阅读说明：本技术 一种用于人工光合作用的氮化物基器件及其制备方法 (Nitride-based device for artificial photosynthesis and preparation method thereof ) 是由 陈贵锋 刘靳恬 张辉 解新建 于 2021-08-05 设计创作，主要内容包括：本发明公开了一种用于人工光合作用的氮化物基器件及其制备方法。该器件自下而上为蓝宝石衬底,n～(+)-GaN层,AlGaN层,Cu基助催剂保护层。其制备过程如下：首先在蓝宝石衬底上生长n型GaN层,再在n型GaN层上利用分子束外延技术生长AlGaN层,再通过刻蚀方法刻蚀部分AlGaN层,在刻蚀掉的位置上通过蒸镀方法制备欧姆接触,利用掩模版将欧姆接触掩盖,通过旋涂法旋涂Cu基助催剂作为保护层,然后在真空管式炉中300℃下退火30min,自然冷却到室温后取出,获得具有保护层的氮化物器件。本发明的氮化物器件具有较高的吸收系数、良好的耐腐蚀性,可作为一种光阳极材料应于于人工光合作用中,对减少空气中二氧化碳浓度以及能源的开发具有重要意义。(The invention discloses a nitride-based device for artificial photosynthesis and a preparation method thereof. The device is a sapphire substrate from bottom to top, n + -a GaN layer, an AlGaN layer, a Cu-based promoter protective layer. The preparation process comprises the following steps: firstly growing an n-type GaN layer on a sapphire substrate, then growing an AlGaN layer on the n-type GaN layer by using a molecular beam epitaxy technology, etching part of the AlGaN layer by using an etching method, and preparing an ohmic contact at the etched position by using an evaporation methodAnd covering ohmic contact by using a mask, spin-coating a Cu-based promoter serving as a protective layer by using a spin-coating method, annealing for 30min at 300 ℃ in a vacuum tube furnace, naturally cooling to room temperature, and taking out to obtain the nitride device with the protective layer. The nitride device has higher absorption coefficient and good corrosion resistance, can be used as a photoanode material in artificial photosynthesis, and has important significance for reducing the concentration of carbon dioxide in air and developing energy sources.)

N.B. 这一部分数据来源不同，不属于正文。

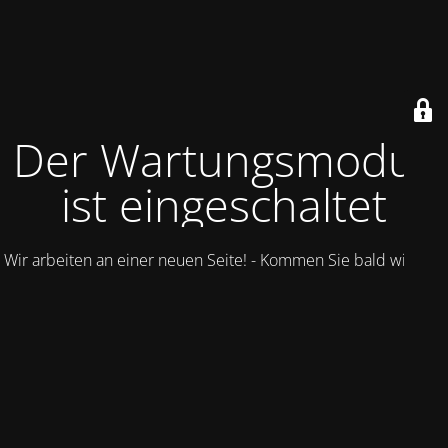
Der Wartungsmodus
ist eingeschaltet
Wir arbeiten an einer neuen Seite! - Kommen Sie bald wieder.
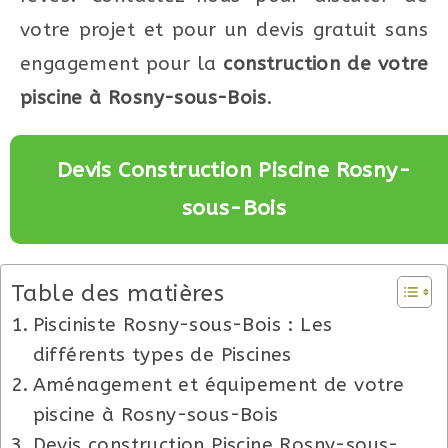
votre projet et pour un devis gratuit sans
engagement pour la
construction de votre
piscine à Rosny-sous-Bois
.
Devis Construction Piscine Rosny-
sous-Bois
Table des matières
Pisciniste Rosny-sous-Bois : Les
différents types de Piscines
Aménagement et équipement de votre
piscine à Rosny-sous-Bois
Devis construction Piscine Rosny-sous-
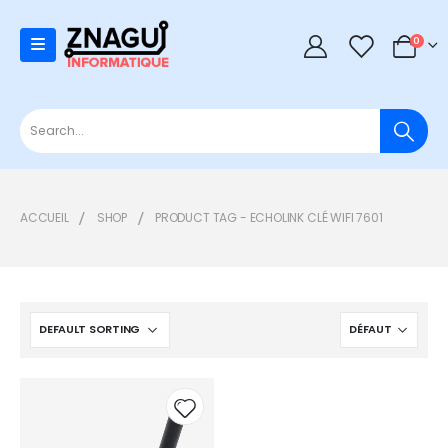
0
0
ACCUEIL
SHOP
PRODUCT TAG -
ECHOLINK CLÉ WIFI 7601
Add to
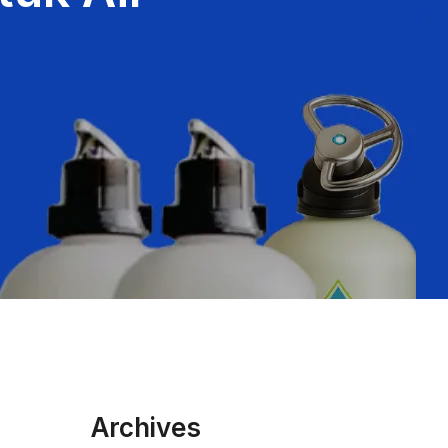
Archives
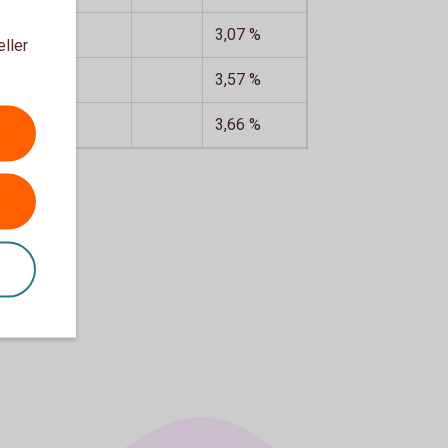
3,07 %
eller
3,57 %
3,66 %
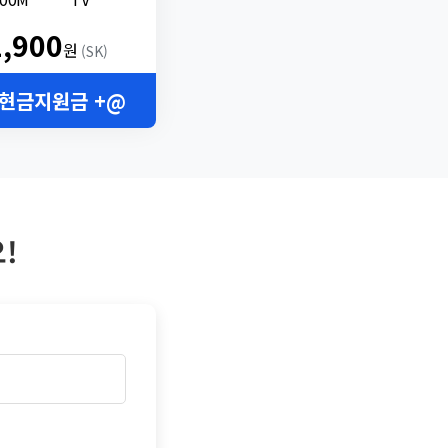
2,900
원
(SK)
 현금지원금 +@
!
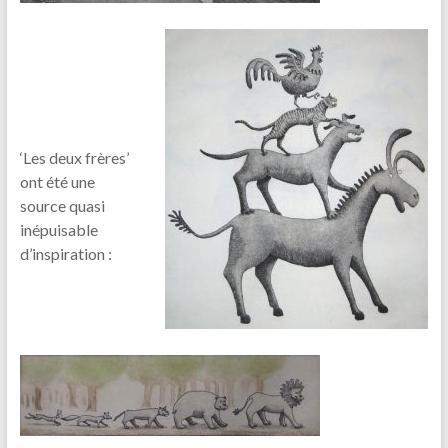
‘Les deux frères’
ont été une
source quasi
inépuisable
d’inspiration :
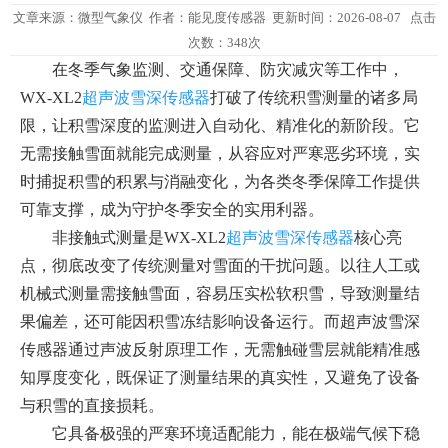
文章来源：
微型气象仪
作者：
能见度传感器
更新时间：2026-08-07 点击
次数：348次
在冬季气象监测、交通保障、防灾减灾等工作中，
WX-XL2
超声波雪深传感器
打破了传统积雪测量的诸多局
限，让积雪深度的监测进入自动化、精准化的新阶段。它
无需接触雪面就能完成测量，从容应对严寒恶劣环境，实
时捕捉积雪的积累与消融变化，为各类冬季保障工作提供
可靠支撑，成为守护冬季安全的实用利器。
非接触式测量是WX-XL2
超声波雪深传感器
核心亮
点，彻底改变了传统测量对雪面的干扰问题。以往人工或
机械式测量需接触雪面，容易压实松软积雪，导致测量结
果偏差，还可能因积雪冻结影响设备运行。而超声波雪深
传感器通过声波反射原理工作，无需触碰雪层就能精准感
知厚度变化，既保证了测量结果的真实性，又避免了设备
与积雪的直接损耗。
它具备极强的严寒环境适配能力，能在极端气候下稳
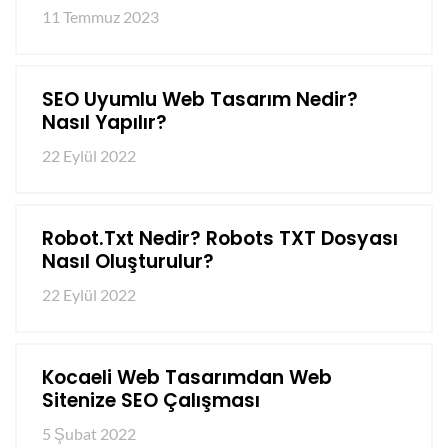
11 Temmuz 2023
SEO Uyumlu Web Tasarım Nedir?
Nasıl Yapılır?
22 Eylül 2022
Robot.txt Nedir? Robots TXT Dosyası
Nasıl Oluşturulur?
22 Eylül 2022
Kocaeli Web Tasarımdan Web
Sitenize SEO Çalışması
5 Şubat 2022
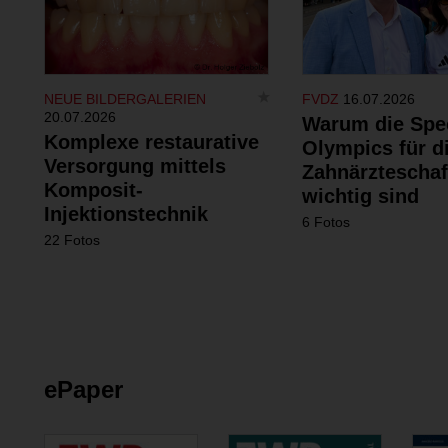
NEUE BILDERGALERIEN
FVDZ
16.07.2026
20.07.2026
Warum die Spe
Komplexe restaurative
Olympics für d
Versorgung mittels
Zahnärzteschaf
Komposit-
wichtig sind
Injektionstechnik
6 Fotos
22 Fotos
ePaper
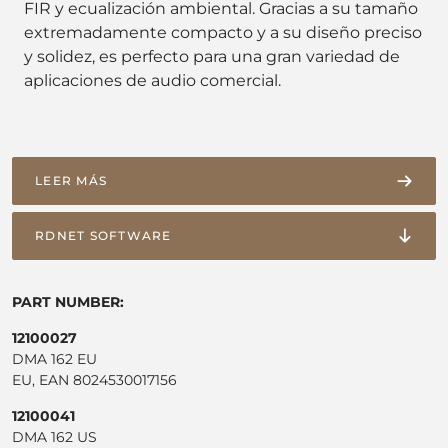
FIR y ecualización ambiental. Gracias a su tamaño
extremadamente compacto y a su diseño preciso
y solidez, es perfecto para una gran variedad de
aplicaciones de audio comercial.
LEER MÁS
RDNET SOFTWARE
PART NUMBER:
12100027
DMA 162 EU
EU, EAN 8024530017156
12100041
DMA 162 US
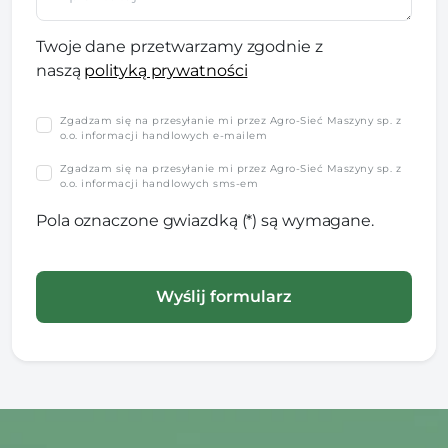
Twoje dane przetwarzamy zgodnie z
naszą
polityką prywatności
Zgadzam się na przesyłanie mi przez Agro-Sieć Maszyny sp. z
o.o. informacji handlowych e-mailem
Zgadzam się na przesyłanie mi przez Agro-Sieć Maszyny sp. z
o.o. informacji handlowych sms-em
Pola oznaczone gwiazdką (*) są wymagane.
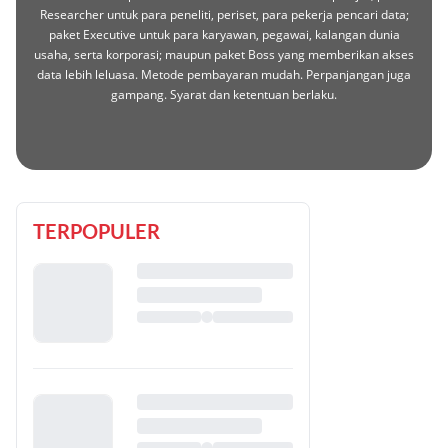
Researcher untuk para peneliti, periset, para pekerja pencari data;
paket Executive untuk para karyawan, pegawai, kalangan dunia
usaha, serta korporasi; maupun paket Boss yang memberikan akses
data lebih leluasa. Metode pembayaran mudah. Perpanjangan juga
gampang. Syarat dan ketentuan berlaku.
TERPOPULER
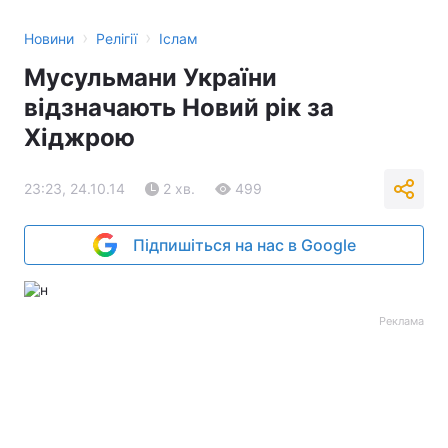
›
›
Новини
Релігії
Іслам
Мусульмани України
відзначають Новий рік за
Хіджрою
23:23, 24.10.14
2 хв.
499
Підпишіться на нас в Google
Реклама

1. A nitride-based device for artificial photosynthesis is characterized in that the device is a sapphire substrate from bottom to top, and n is⁺The aluminum-based catalyst comprises a GaN layer, an AlGaN layer and a Cu-based promoter protective layer, wherein the Cu-based promoter protective layer is formed by dispersing Cu-based promoters on the AlGaN layer in a granular manner.

2. The nitride-based device of claim 1, wherein the Cu-based promoter is: CuI, CuO, Cu₂One or more of O or CuS.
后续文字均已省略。